Material for this task:

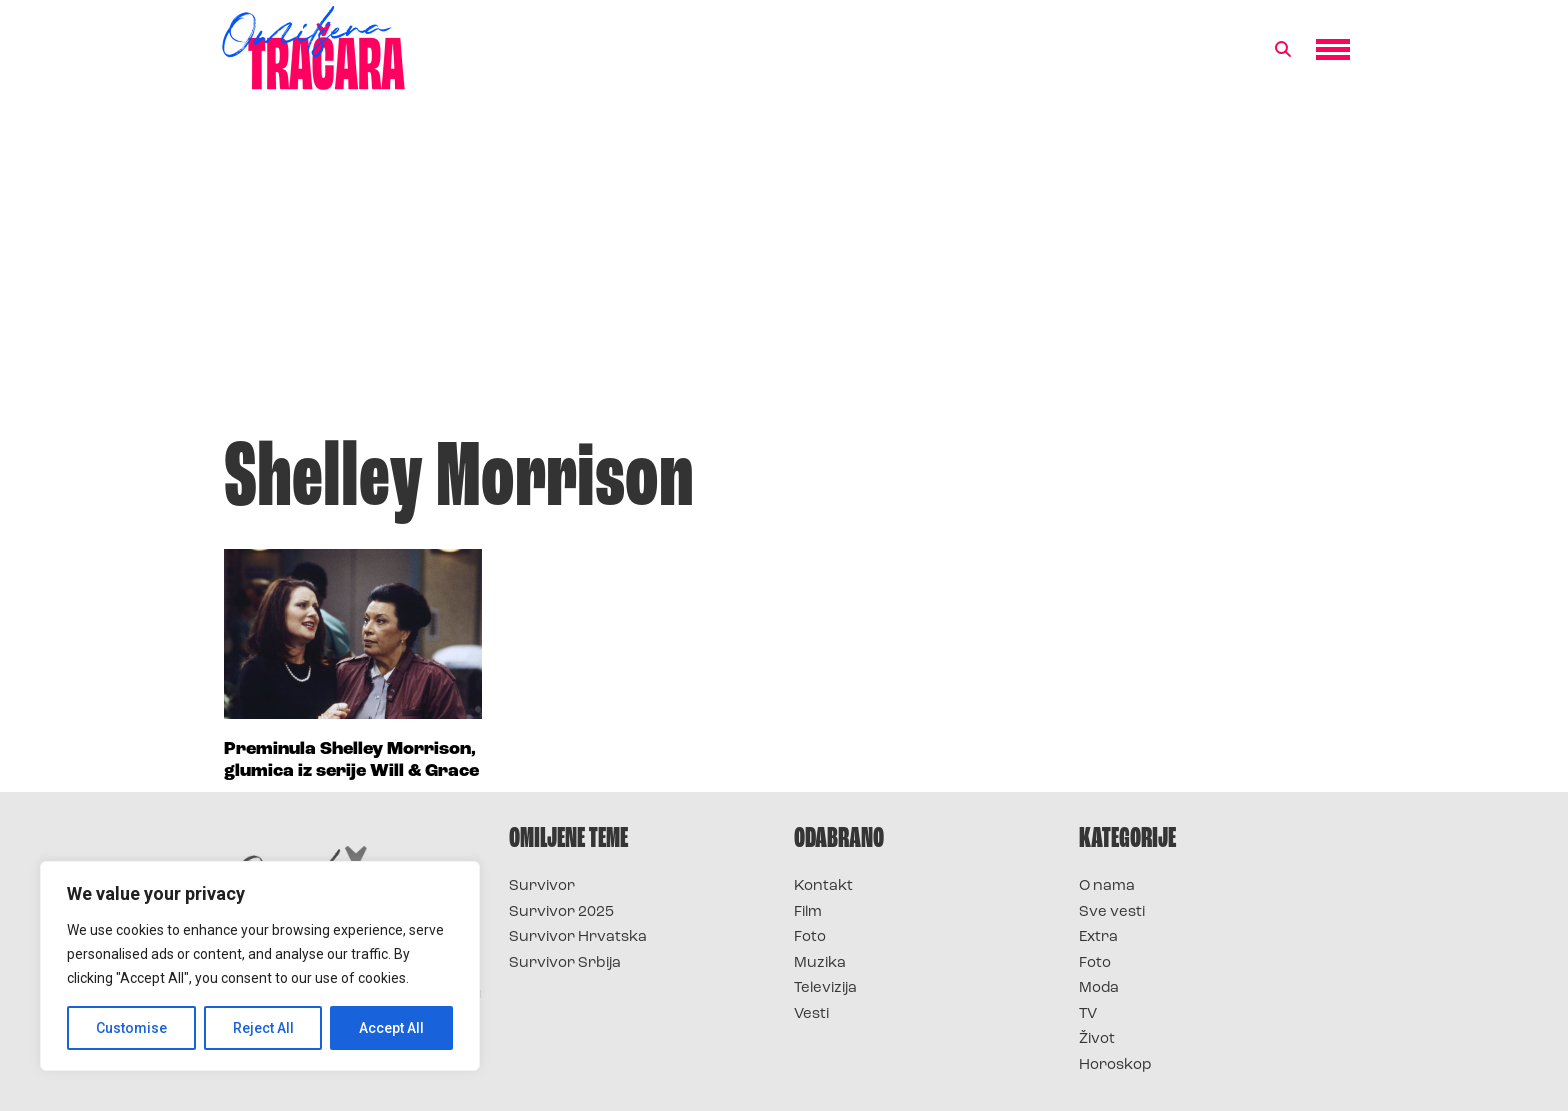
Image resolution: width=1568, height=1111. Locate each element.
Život (1097, 1039)
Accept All (391, 1028)
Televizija (825, 988)
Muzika (820, 963)
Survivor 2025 (561, 912)
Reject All (263, 1028)
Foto (810, 937)
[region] (260, 966)
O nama (1107, 886)
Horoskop (1115, 1065)
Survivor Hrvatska (578, 937)
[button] (1283, 50)
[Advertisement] (784, 274)
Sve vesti (1112, 912)
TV (1088, 1014)
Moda (1099, 988)
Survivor (542, 886)
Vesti (811, 1014)
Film (808, 912)
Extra (1098, 937)
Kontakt (823, 886)
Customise (131, 1028)
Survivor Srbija (565, 963)
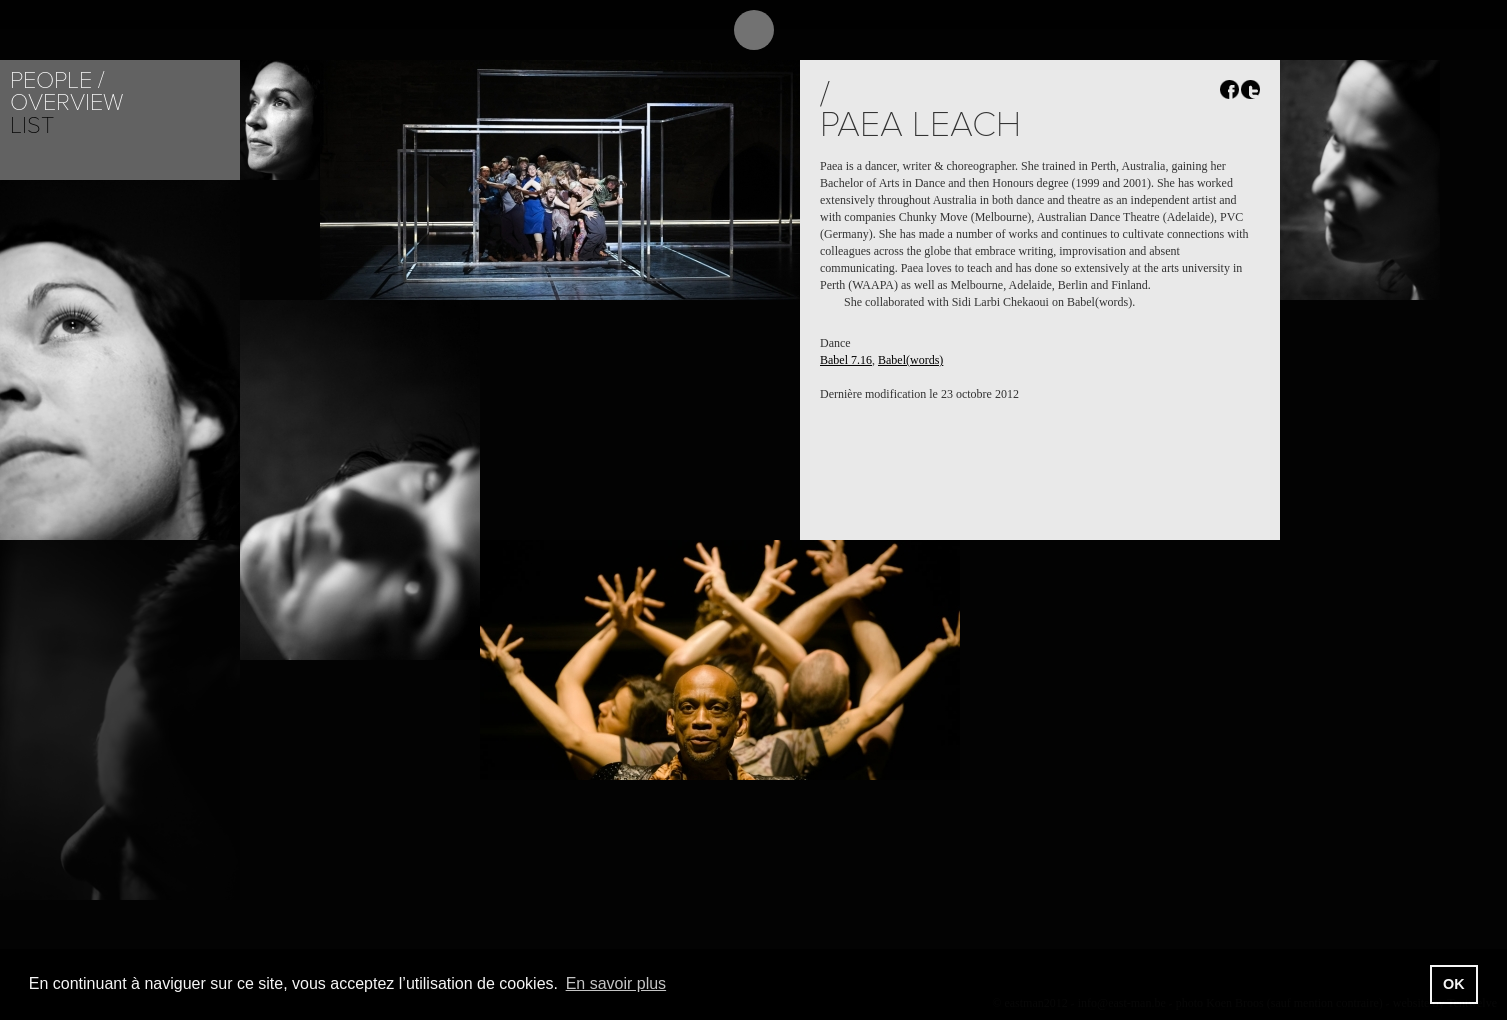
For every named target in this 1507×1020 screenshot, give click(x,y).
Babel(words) (910, 360)
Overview (66, 102)
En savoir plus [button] (616, 983)
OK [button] (1454, 984)
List (32, 125)
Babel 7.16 (846, 360)
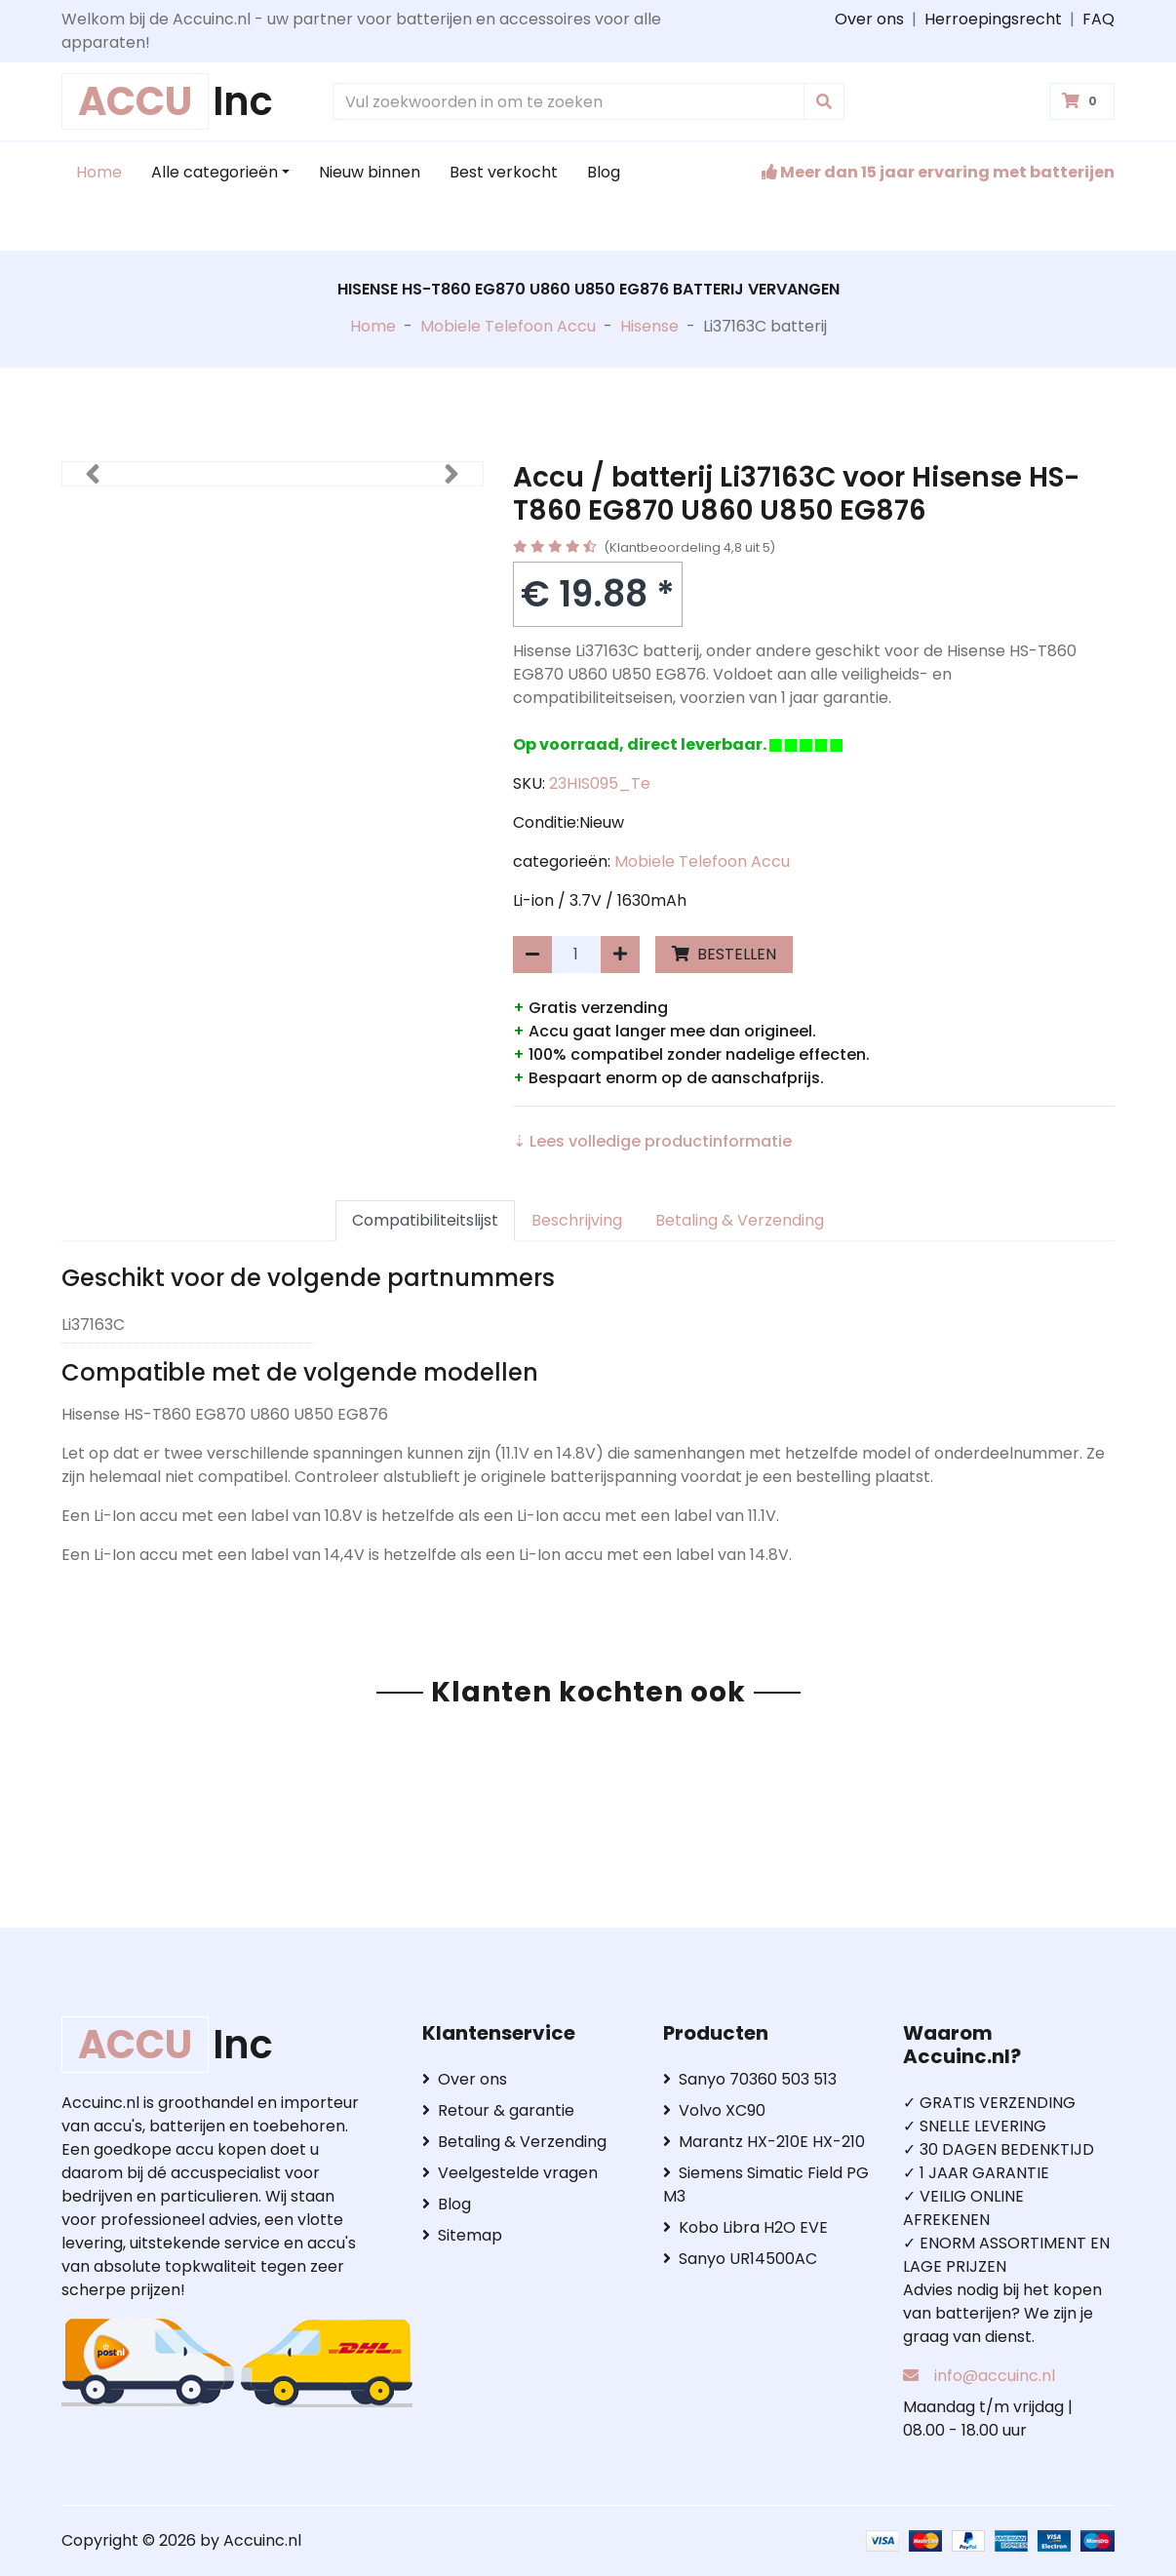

Required work:
When a line in the material above contains the word "button", copy that line out.

Answer to the exercise:
[button] (1283, 50)
En savoir plus [button] (616, 983)
OK [button] (1454, 984)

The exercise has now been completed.